I really believe that was at the root of the brute's attachment to me.
It was soon evident to me that the former monster had tasted blood,
and gone the way of the Leopard-man. He formed a lair somewhere in
the forest, and became solitary. Once I tried to induce the Beast Folk to
hunt him, but I lacked the authority to make them co-operate for one end.
Again and again I tried to approach his den and come upon him unaware;
but always he was too acute for me, and saw or winded me and got away.
He too made every forest pathway dangerous to me and my ally
with his lurking ambuscades. The Dog-man scarcely dared to leave
my side.
In the first month or so the Beast Folk, compared with their
latter condition, were human enough, and for one or two besides
my canine friend I even conceived a friendly tolerance.
The little pink sloth-creature displayed an odd affection for me,
and took to following me about. The Monkey-man bored me, however;
he assumed, on the strength of his five digits, that he was my equal,
and was for ever jabbering at me,—jabbering the most arrant nonsense.

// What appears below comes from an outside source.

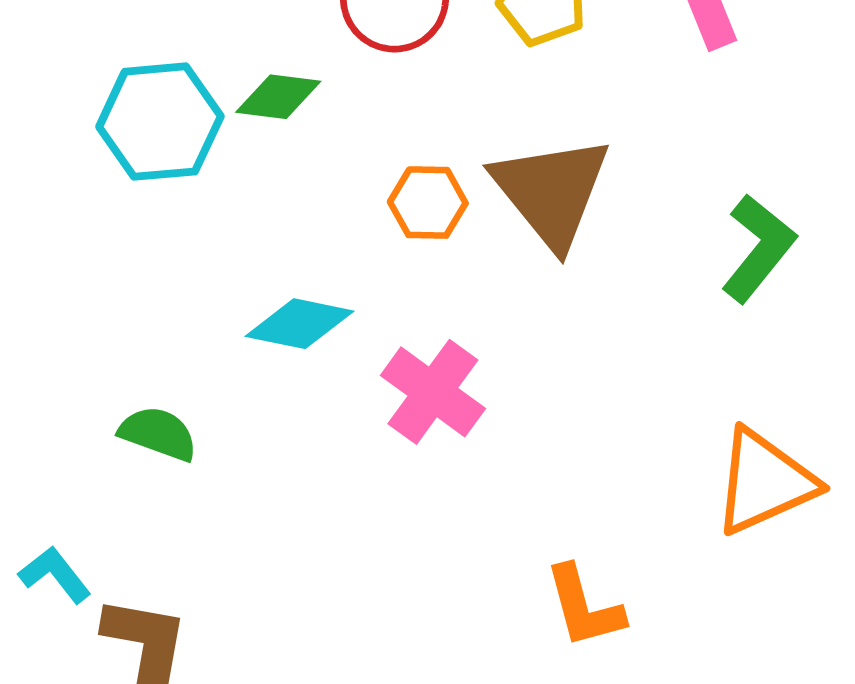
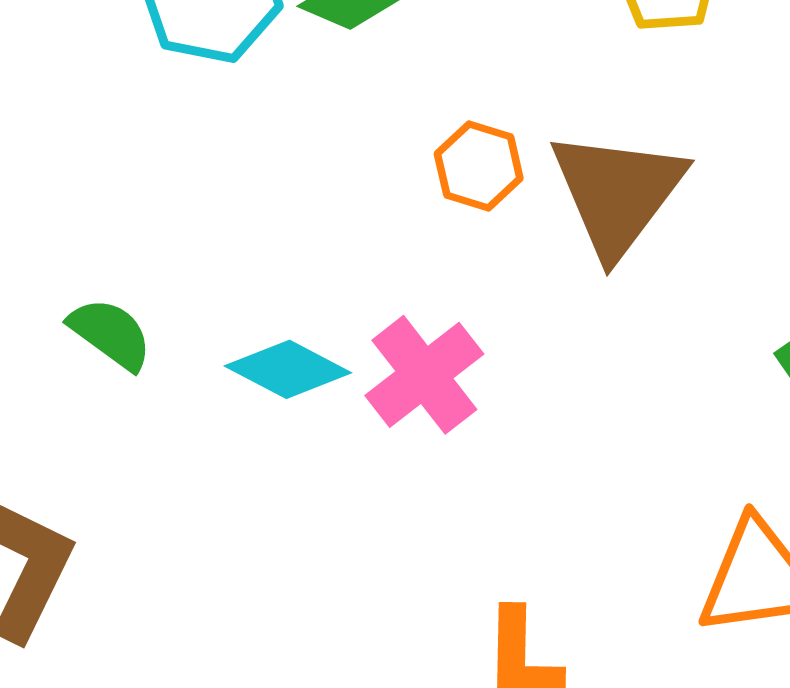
cyan diamond: (299, 324) -> (288, 369), moved

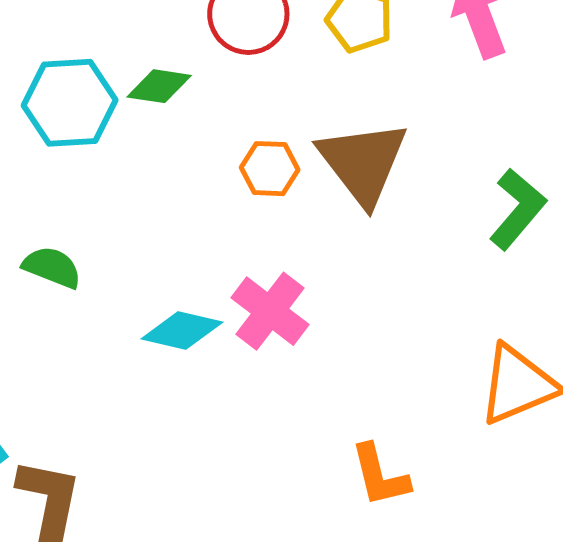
green semicircle: (111, 334) -> (52, 267), moved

One thing about him entertained me a little: he had a fantastic trick
of coining new words. He had an idea, I believe, that to gabble
about names that meant nothing was the proper use of speech.
He called it "Big Thinks" to distinguish it from "Little Thinks,"
the sane every-day interests of life. If ever I made a remark
he did not understand, he would praise it very much, ask me to say
it again, learn it by heart, and go off repeating it, with a word
wrong here or there, to all the milder of the Beast People.
He thought nothing of what was plain and comprehensible.
I invented some very curious "Big Thinks" for his especial use.
I think now that he was the silliest creature I ever met;
he had developed in the most wonderful way the distinctive silliness
of man without losing one jot of the natural folly of a monkey.